Of course I don't make things easy for myself. I'm starting my social work placement this coming week.  With under 25s at that! What a learning curve.  I took on an addition elective this semester so I have two theory modules to along side the 30 hour per week prac.  I'm now able to process the adoption paperwork for RSPCA so now I do more for them.  Fortunately I've cut my news articles down to fortnightly and will be letting my WIN project officer know I'll be working for 4 months so won't be helping with playgroup.  I also survived my week long intensive at the Gold Coast Campus 8-4 while still going back to  backpackers and finishing assessments - one of which I got an 82% on!  My brain works so much better without the pressure. :)  Things are going well at the moment so fingers crossed its stays that way.

Course some days it dosen't take much to sour the my mood.  I spotted college humour posting a collecting of live tweets from a twitter account of a couple breaking up because of hodkins lymphoma.  Real or fake, it's a pretty insensitive thing to post.

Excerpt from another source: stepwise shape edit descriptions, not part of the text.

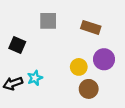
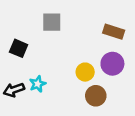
brown rectangle: (91, 27) -> (114, 32), moved

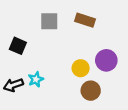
brown rectangle: (114, 32) -> (85, 20), moved

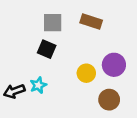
black square: (18, 46) -> (47, 49), moved
brown circle: (91, 91) -> (109, 100), moved

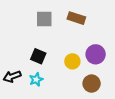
black square: (47, 49) -> (38, 56), moved
cyan star: (38, 85) -> (36, 79), moved

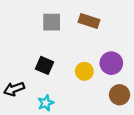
cyan star: (36, 79) -> (46, 103), moved
brown circle: (92, 84) -> (120, 95), moved

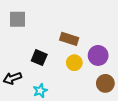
brown rectangle: (89, 21) -> (69, 39), moved
gray square: (52, 22) -> (17, 19), moved

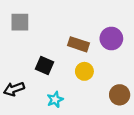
purple circle: (98, 55) -> (111, 38), moved
cyan star: (40, 91) -> (55, 100), moved

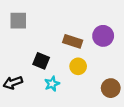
cyan star: (55, 100) -> (52, 84), moved

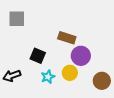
purple circle: (103, 36) -> (81, 56), moved
yellow circle: (78, 66) -> (70, 73), moved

In fairness to college humour I think they were trying to illustrate how cruel people can be but as someone who's been through it, having your privacy breached like that can make the humiliation and pain that bit worse. I noticed they took the post down rather quickly after I commented that it was rather insensitive whether the tweets were a hoax or not.  Besides, even if they're only sharing something that's already posted on the internet they may face legal repercussions.  So it made no sense to post it in the first place.

On a brighter note, I've produced some new poems, and new flash fiction.